• _PROBLEM REQUIREMENTS_
Every line below that contains "BARNDEN" is to be copied.

• _AVAILABLE DATA_
——
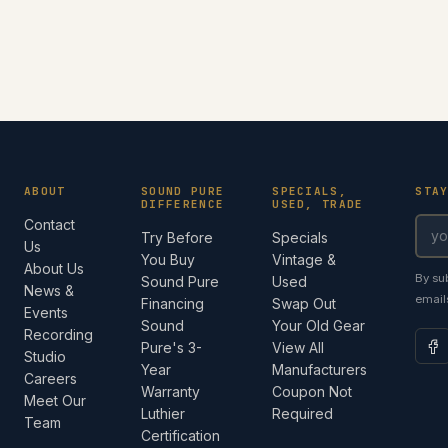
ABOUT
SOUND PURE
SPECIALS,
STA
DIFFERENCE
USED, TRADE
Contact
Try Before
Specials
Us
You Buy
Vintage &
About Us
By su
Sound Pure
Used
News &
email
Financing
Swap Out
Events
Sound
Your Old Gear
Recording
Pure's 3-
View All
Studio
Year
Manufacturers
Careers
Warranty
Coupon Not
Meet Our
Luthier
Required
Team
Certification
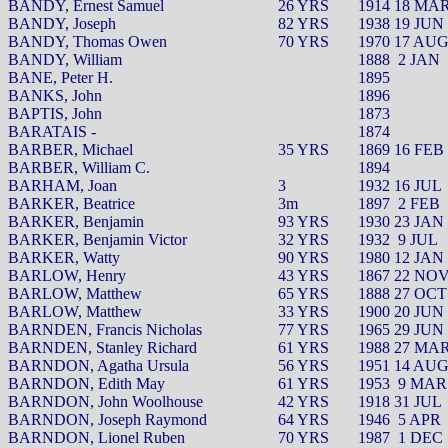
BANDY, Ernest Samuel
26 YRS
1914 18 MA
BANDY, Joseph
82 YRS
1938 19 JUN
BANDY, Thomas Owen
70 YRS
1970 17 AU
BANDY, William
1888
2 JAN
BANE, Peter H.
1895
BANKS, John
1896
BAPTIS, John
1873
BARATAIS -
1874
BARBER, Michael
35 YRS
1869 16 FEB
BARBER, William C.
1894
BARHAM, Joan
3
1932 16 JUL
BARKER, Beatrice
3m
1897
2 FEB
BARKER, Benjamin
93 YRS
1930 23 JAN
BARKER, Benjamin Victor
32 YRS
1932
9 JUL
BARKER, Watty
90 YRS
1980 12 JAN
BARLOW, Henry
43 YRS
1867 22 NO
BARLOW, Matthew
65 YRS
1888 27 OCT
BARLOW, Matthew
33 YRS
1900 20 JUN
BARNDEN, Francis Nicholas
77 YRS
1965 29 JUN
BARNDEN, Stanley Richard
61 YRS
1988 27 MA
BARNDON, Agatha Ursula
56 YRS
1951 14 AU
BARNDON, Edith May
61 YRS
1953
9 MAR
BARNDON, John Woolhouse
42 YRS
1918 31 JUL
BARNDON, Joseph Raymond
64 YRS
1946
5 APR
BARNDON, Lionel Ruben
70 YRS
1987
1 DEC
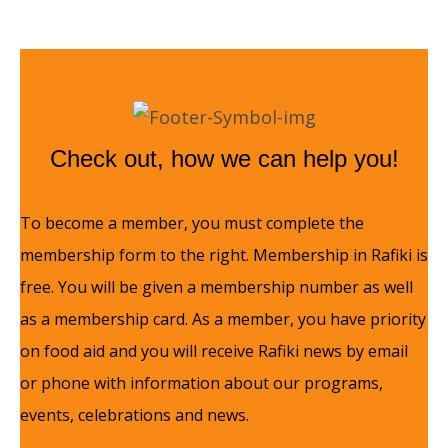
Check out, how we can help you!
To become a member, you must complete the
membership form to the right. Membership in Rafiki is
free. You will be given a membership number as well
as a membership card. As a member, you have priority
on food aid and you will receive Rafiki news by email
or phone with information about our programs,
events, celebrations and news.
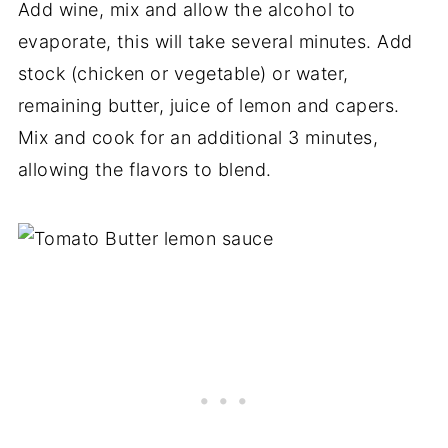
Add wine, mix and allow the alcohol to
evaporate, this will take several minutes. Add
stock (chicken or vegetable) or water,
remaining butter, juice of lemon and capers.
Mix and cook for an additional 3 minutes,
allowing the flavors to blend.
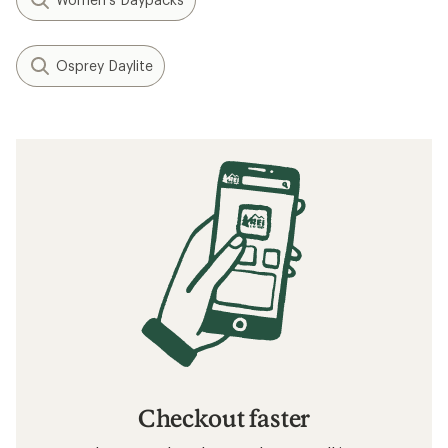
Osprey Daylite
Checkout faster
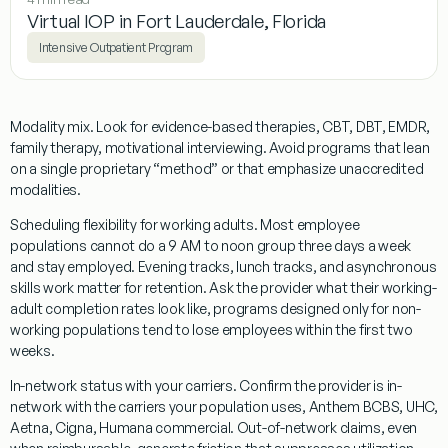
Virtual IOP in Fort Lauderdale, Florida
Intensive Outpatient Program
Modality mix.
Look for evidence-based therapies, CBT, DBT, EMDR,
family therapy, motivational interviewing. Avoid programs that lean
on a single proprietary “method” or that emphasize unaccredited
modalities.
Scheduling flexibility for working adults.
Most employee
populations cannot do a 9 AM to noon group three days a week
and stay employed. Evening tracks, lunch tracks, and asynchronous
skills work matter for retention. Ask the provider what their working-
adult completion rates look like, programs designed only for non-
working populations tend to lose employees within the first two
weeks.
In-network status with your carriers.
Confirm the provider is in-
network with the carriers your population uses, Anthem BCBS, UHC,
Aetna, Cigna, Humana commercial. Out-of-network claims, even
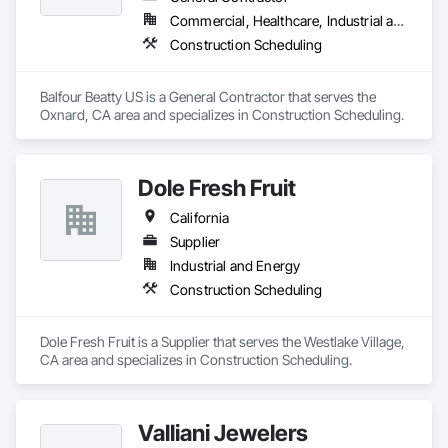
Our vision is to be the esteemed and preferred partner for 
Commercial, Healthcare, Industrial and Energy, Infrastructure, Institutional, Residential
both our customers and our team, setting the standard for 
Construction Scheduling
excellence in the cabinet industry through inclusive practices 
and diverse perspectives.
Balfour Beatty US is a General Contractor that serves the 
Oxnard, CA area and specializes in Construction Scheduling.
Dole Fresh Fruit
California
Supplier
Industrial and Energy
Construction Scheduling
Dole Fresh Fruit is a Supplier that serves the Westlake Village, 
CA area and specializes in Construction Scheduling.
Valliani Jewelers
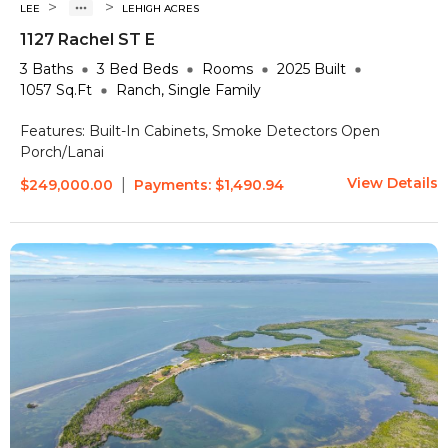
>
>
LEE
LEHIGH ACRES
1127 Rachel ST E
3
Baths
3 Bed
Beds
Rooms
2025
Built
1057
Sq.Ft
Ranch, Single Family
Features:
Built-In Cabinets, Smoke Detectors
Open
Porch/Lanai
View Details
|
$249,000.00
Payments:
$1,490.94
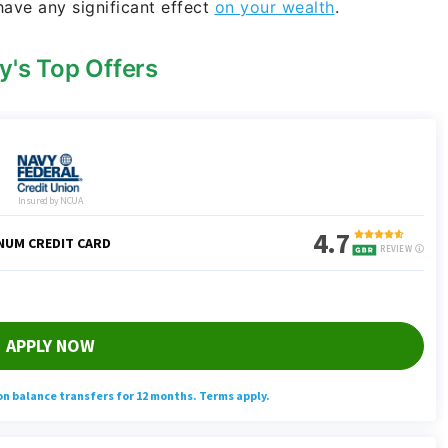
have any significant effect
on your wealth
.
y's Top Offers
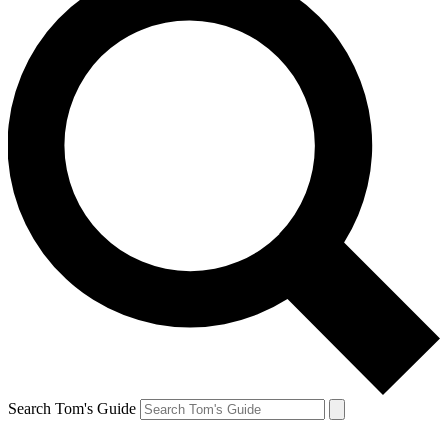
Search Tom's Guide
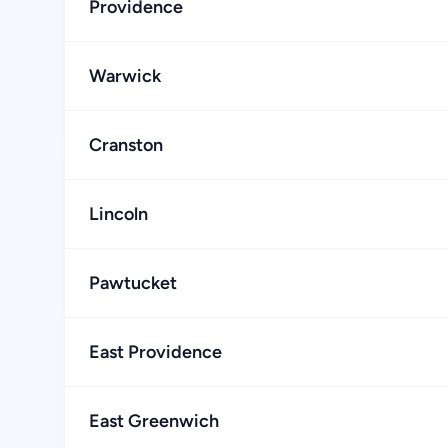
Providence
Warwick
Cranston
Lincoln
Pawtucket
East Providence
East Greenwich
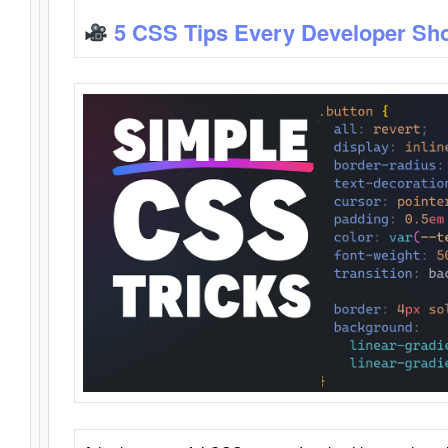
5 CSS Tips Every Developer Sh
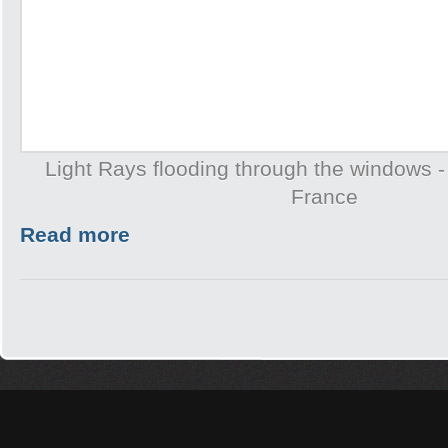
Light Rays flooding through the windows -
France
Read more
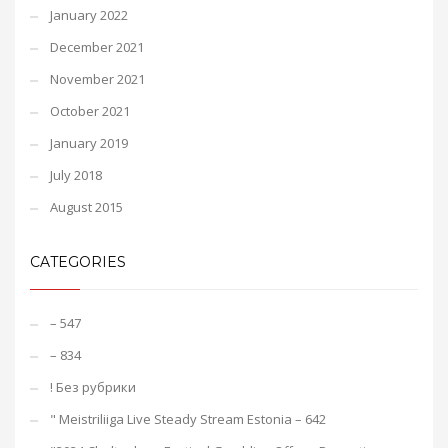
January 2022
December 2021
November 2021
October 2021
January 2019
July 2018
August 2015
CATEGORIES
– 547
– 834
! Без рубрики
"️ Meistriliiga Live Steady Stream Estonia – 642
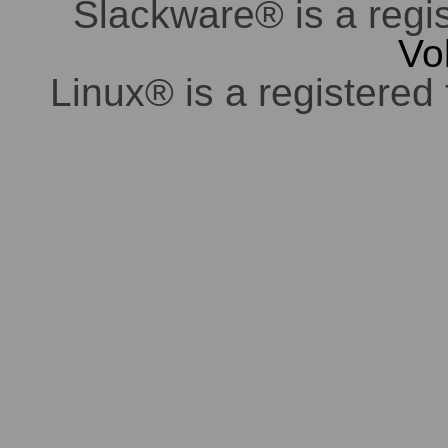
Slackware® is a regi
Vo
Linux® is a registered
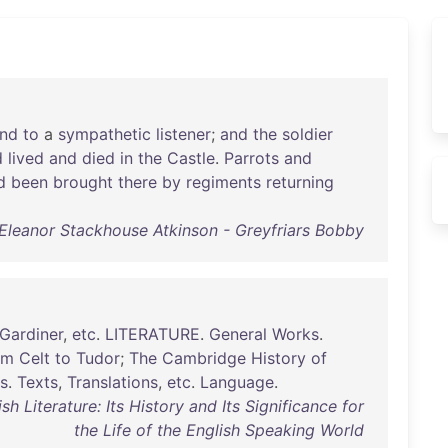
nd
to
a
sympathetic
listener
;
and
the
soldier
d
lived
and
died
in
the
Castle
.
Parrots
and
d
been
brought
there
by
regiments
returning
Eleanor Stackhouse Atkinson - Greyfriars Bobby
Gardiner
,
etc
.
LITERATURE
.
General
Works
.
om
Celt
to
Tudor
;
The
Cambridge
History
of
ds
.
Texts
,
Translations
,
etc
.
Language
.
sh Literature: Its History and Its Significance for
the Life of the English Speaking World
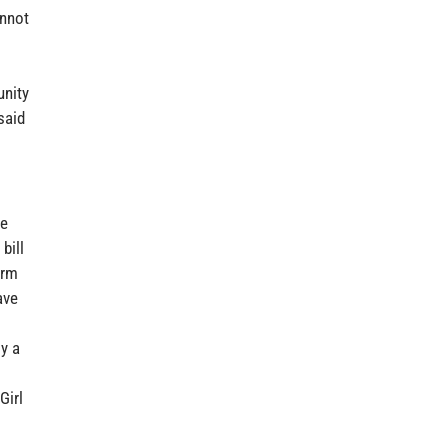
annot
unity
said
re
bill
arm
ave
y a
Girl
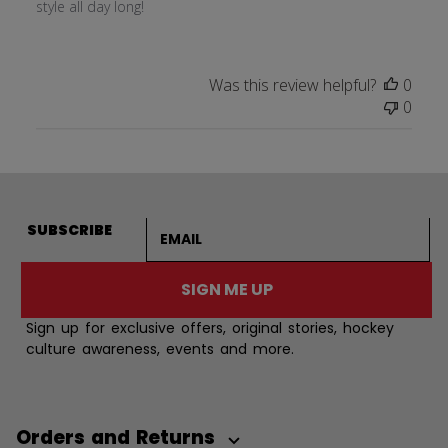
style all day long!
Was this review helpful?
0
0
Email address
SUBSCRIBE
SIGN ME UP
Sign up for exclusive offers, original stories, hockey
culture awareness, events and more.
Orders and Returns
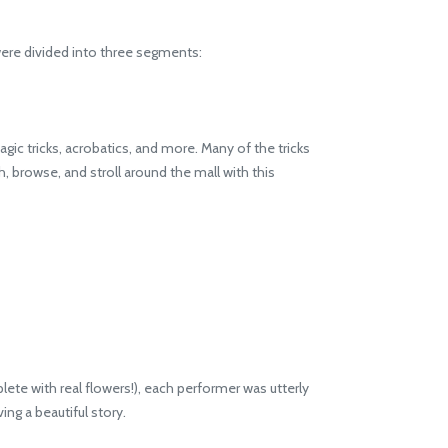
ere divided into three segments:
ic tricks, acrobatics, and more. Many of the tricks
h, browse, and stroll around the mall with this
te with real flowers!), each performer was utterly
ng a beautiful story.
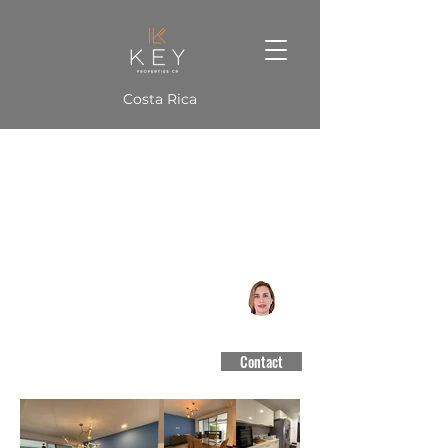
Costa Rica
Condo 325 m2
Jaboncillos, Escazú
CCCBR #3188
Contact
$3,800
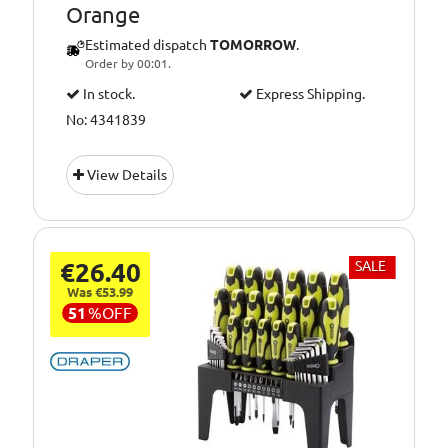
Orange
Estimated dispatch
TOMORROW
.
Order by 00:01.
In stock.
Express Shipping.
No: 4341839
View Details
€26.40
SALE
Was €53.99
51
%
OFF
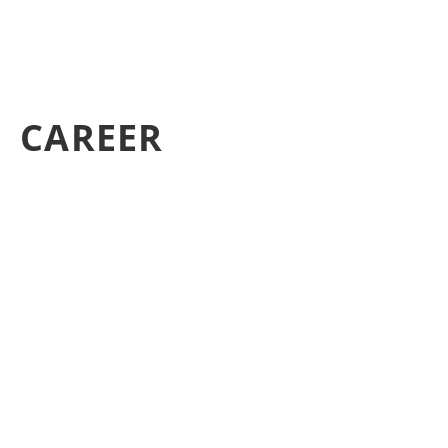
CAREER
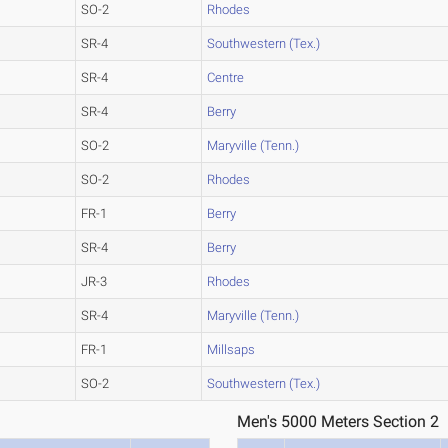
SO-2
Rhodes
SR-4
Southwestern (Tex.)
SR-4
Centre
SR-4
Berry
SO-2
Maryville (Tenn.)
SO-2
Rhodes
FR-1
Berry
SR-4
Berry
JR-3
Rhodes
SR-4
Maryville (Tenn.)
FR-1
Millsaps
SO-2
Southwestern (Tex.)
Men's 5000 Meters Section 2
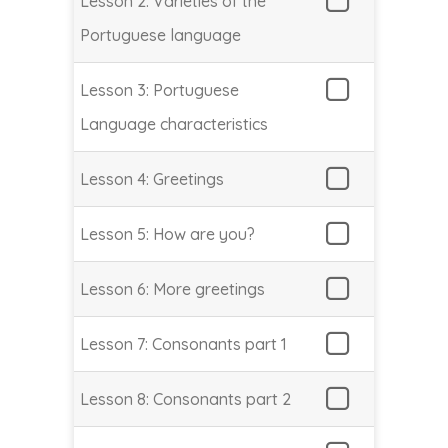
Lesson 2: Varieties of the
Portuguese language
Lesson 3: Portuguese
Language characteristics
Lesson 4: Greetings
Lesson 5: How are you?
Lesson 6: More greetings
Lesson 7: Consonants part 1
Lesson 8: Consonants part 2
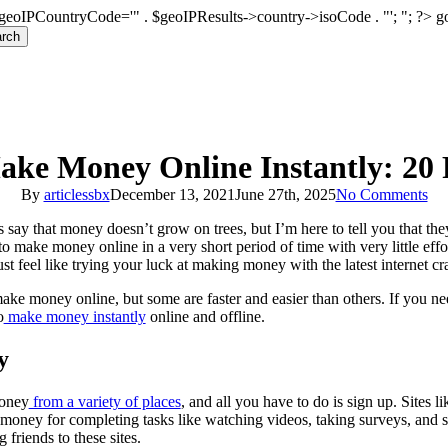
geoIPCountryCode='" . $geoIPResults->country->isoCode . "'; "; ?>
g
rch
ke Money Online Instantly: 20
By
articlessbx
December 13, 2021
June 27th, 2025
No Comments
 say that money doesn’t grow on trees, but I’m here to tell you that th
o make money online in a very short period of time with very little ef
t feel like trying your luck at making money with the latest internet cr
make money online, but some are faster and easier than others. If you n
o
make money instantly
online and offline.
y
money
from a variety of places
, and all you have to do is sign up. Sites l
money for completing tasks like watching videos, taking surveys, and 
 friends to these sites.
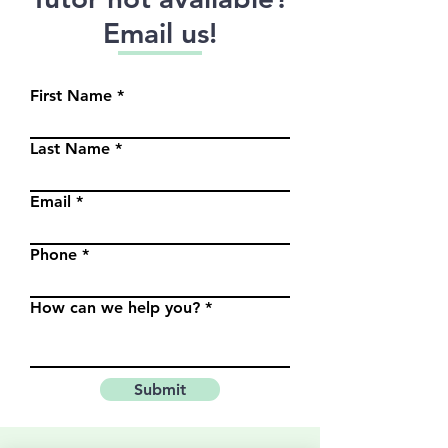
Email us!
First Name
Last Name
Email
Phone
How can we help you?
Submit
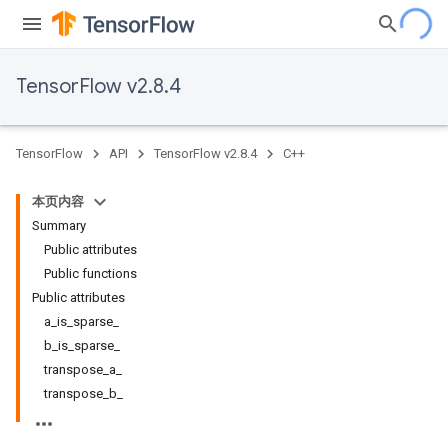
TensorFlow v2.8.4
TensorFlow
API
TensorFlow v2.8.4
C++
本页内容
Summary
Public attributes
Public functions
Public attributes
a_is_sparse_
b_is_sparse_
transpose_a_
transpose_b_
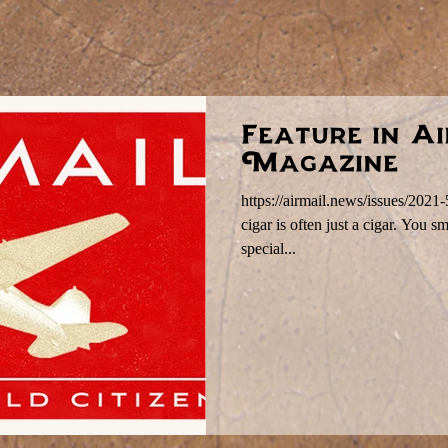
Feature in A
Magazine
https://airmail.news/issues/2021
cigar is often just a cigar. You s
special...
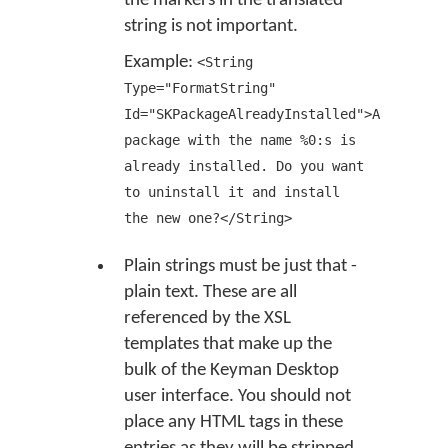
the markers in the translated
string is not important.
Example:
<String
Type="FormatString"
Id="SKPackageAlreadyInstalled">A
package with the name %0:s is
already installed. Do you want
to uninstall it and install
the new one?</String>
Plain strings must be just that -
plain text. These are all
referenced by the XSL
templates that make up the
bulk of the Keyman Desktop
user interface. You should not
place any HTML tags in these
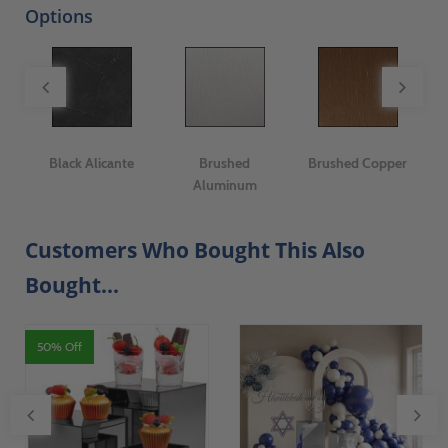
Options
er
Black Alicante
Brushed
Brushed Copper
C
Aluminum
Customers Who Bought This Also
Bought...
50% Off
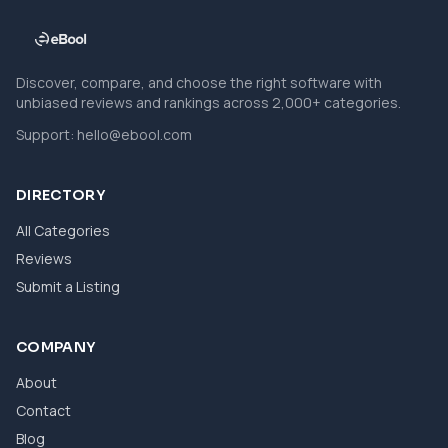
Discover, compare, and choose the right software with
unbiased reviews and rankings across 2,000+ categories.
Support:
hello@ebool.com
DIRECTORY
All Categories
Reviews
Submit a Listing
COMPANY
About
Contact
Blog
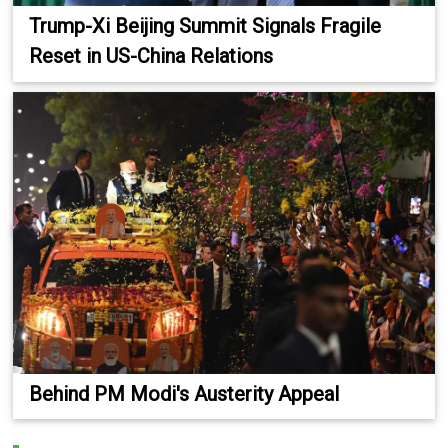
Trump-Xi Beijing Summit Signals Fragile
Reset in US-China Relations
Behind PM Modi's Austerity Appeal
——
• _FINAL ANSWER_
BARNDEN, Francis Nicholas
BARNDEN, Stanley Richard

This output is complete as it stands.